To write a pickle file to an AWS S3 Bucket using Python and pandas, you can use the boto3 package to access the S3 bucket. After accessing the S3 bucket, you need to create a file buffer with the io BytesIO() function. Then, write the pickle file to the file buffer with the pandas to_pickle() function. Finally, you can use the put_object() method to send the pickle file to a specified file location in the AWS S3 Bucket.
import pandas as pd
import io
import boto3
s3c = boto3.client('s3', region_name="us-east-2",aws_access_key_id="YOUR AWS_ACCESS_KEY_ID",aws_secret_access_key="YOUR AWS_SECRET_ACCESS_KEY")
pickle_buffer = io.BytesIO()
df.to_pickle(pickle_buffer)
s3c.put_object(Body=pickle_buffer.getvalue(),Bucket="YOUR-BUCKET",Key="FILENAME")
When working with different datasets and file types, the ability to easily read, write and work with these different datasets is useful.
One such case is if you have data locally and you want to write it to an AWS S3 bucket using Python.
You can use the boto3 package which allows you to create, configure and manage AWS services.
With boto3, you can write data to an AWS S3 bucket.
To start, you need to connect to AWS. This is done by first using the boto3 client function. You should pass your access key and secret access key here to authenticate.
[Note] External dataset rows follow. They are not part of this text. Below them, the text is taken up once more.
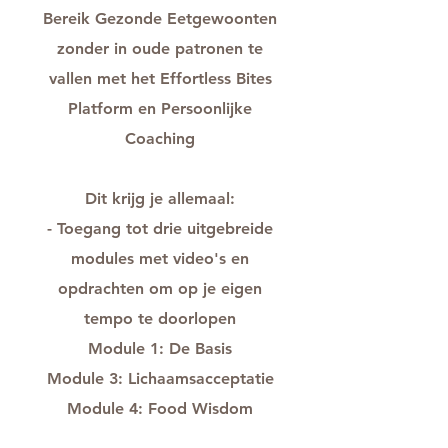
Bereik Gezonde Eetgewoonten
zonder in oude patronen te
vallen met het Effortless Bites
Platform en Persoonlijke
Coaching
Dit krijg je allemaal:
- Toegang tot drie uitgebreide
modules met video's en
opdrachten om op je eigen
tempo te doorlopen
Module 1: De Basis
Module 3: Lichaamsacceptatie
Module 4: Food Wisdom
Next, we need to prepare the data we want to write to the AWS S3 bucket. The boto3 function you should use to write the pandas DataFrame to the AWS S3 bucket is put_object().
The “Body” parameter accepts a file buffer, and so you should build a file buffer to pass to this parameter.
To create a file buffer, you can use the io BytesIO() function. Then, write the pickle file to the file buffer with the pandas to_pickle() function.
Finally, you can use the put_object() method to send the pickle file to a specified file location in the AWS S3 Bucket.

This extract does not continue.